SYRACUSE — Mayor Jamie Nagle got a test of her authority to have a resident removed from a city meeting on Tuesday, minutes before the city council voted to table a new outline of rules of conduct which spells out the mayor’s and other council members’ authority and guidelines for order.
During the open portion of the meeting, resident Joe Levi was openly critical of the mayor and the new proposed rules of order the council was to consider later on the agenda.
Levi, who is part of a group called Syracuse Citizens for Fair Rules in Public Meetings, went after Nagle and said the rules gave the position too much authority. He suggested at one point it gave the mayor dictatorial powers, by allowing the city’s top elected official to remove a citizen perceived to be unruly at their discretion.

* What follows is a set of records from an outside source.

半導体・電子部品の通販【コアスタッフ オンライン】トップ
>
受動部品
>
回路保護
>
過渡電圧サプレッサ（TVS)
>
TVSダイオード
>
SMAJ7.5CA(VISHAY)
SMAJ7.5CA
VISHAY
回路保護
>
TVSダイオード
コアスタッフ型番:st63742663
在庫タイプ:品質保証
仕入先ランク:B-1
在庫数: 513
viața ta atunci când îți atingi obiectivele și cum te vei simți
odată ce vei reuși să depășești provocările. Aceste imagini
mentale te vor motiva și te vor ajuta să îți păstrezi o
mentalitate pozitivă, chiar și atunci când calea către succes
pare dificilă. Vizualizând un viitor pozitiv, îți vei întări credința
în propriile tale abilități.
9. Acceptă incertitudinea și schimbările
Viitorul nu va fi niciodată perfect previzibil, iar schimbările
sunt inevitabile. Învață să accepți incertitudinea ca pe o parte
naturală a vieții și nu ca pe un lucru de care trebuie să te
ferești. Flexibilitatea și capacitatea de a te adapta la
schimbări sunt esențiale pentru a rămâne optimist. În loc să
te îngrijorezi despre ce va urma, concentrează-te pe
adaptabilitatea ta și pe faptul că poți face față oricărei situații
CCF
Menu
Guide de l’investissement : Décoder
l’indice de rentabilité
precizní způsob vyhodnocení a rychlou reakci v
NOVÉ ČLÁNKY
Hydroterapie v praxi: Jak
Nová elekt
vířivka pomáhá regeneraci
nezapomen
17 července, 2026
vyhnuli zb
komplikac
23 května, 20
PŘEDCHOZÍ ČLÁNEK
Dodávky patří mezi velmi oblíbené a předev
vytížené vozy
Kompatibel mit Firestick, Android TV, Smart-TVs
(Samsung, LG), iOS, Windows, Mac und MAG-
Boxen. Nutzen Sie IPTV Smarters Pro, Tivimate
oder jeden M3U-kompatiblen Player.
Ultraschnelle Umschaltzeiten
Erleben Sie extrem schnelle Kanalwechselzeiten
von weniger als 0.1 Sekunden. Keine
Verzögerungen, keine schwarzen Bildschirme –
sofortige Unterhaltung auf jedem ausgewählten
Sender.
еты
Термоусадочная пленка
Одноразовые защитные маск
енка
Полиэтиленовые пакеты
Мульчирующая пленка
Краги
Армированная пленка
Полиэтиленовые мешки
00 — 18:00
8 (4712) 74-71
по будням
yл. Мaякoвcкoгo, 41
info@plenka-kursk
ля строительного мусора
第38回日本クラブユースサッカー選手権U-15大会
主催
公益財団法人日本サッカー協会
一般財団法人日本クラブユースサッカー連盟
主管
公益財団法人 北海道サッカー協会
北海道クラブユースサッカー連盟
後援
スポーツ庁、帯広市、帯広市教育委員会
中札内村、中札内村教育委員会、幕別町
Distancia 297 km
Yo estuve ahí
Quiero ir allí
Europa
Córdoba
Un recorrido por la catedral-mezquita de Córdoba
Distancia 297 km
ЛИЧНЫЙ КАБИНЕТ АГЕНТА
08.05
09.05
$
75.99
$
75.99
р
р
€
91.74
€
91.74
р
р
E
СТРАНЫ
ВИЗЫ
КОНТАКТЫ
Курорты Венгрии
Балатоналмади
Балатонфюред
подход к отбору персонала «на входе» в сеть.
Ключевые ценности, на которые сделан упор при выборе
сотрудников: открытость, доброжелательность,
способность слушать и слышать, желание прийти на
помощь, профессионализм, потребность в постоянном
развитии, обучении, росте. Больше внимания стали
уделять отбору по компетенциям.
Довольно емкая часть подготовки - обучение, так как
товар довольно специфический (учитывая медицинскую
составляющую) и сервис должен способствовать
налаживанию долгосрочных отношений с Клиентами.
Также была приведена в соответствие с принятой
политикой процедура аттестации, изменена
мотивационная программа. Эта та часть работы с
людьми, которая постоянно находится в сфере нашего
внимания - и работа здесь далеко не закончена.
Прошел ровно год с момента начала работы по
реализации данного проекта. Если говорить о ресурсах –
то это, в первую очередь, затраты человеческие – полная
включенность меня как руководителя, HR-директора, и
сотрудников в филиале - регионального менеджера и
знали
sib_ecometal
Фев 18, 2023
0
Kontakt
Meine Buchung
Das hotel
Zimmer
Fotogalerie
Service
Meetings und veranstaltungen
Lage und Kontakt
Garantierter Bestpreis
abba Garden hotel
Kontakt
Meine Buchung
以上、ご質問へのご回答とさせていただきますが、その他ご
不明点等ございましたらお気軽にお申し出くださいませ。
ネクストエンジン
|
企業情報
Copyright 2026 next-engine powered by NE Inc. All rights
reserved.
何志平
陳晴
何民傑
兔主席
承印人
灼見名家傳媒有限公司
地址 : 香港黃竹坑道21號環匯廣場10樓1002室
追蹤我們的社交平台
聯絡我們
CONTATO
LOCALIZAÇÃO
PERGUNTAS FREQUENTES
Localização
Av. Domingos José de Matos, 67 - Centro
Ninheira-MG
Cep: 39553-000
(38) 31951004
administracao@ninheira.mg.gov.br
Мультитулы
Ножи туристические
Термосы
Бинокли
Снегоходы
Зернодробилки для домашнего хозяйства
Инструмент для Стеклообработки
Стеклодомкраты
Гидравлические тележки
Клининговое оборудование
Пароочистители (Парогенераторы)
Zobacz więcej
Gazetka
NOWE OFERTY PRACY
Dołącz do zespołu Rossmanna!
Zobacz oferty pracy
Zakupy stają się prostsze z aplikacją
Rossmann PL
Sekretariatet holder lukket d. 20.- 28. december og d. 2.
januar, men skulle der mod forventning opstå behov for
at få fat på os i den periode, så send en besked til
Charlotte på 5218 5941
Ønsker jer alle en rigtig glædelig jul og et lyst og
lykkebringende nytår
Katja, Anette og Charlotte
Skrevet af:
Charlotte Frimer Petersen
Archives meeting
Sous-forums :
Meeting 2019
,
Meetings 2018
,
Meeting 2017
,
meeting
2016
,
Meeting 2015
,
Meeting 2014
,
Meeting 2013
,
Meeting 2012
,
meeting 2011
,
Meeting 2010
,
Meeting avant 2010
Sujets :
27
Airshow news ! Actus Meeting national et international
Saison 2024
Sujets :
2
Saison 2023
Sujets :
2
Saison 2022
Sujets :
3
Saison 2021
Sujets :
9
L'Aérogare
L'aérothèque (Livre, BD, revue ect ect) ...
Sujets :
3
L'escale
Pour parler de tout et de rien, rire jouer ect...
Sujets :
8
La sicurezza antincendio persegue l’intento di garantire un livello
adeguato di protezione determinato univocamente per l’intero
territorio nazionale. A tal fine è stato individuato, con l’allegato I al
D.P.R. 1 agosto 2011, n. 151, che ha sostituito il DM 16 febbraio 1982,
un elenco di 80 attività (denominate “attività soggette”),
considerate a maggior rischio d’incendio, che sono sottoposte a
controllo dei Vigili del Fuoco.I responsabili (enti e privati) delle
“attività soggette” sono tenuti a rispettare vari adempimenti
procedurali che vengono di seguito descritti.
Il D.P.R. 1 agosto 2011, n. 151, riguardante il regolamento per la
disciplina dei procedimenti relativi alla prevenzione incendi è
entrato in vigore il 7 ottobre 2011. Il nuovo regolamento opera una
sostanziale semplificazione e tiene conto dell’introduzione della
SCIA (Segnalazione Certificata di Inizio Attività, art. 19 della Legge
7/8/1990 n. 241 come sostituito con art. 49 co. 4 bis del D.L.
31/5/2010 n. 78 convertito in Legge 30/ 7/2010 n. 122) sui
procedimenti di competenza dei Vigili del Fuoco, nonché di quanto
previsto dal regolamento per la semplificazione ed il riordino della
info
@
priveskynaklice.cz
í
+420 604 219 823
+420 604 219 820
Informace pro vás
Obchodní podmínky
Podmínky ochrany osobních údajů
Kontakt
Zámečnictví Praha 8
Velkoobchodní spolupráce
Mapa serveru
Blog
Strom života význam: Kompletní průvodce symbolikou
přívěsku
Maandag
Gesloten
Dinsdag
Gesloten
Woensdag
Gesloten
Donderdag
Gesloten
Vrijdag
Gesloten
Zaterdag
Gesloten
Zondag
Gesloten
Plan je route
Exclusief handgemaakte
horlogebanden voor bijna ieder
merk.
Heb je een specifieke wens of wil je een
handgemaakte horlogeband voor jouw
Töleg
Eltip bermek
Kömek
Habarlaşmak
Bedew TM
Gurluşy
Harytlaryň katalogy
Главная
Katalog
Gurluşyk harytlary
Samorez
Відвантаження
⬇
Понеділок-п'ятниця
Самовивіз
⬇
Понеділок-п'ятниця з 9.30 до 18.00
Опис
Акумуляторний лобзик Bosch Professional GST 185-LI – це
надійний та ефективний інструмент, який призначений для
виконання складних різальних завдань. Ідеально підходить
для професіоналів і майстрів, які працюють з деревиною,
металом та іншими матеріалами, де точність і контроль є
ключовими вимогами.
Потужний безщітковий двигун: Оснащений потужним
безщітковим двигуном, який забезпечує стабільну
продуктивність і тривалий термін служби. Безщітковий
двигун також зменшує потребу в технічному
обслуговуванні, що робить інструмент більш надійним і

“The mayor will essentially have the power to silence citizens if she doesn’t want to hear what they have to say. Will she wield that power?” Levi asked.
When Levi was told his allotted time was up, he continued to talk on the subject, sparking a confrontation with Nagle, who said there are groups set up to make her look bad.
When Levi appeared to press a point, the mayor asked Police Chief Brian Wallace to have the resident removed. The chief approached the speaker and said he could sit down peacefully or be removed from the meeting.
After a minute or so of an ongoing verbal exchange between Nagle and Levi, Councilman Alan Clark asked that Levi simply sit down out of respect for the council.
He did so.
The meeting marked the second straight exchange between Levi and the mayor. At a meeting in September Levi criticized Nagle and city officials for not having a public document prescribing rules of order for their meetings, as he said are required by state law.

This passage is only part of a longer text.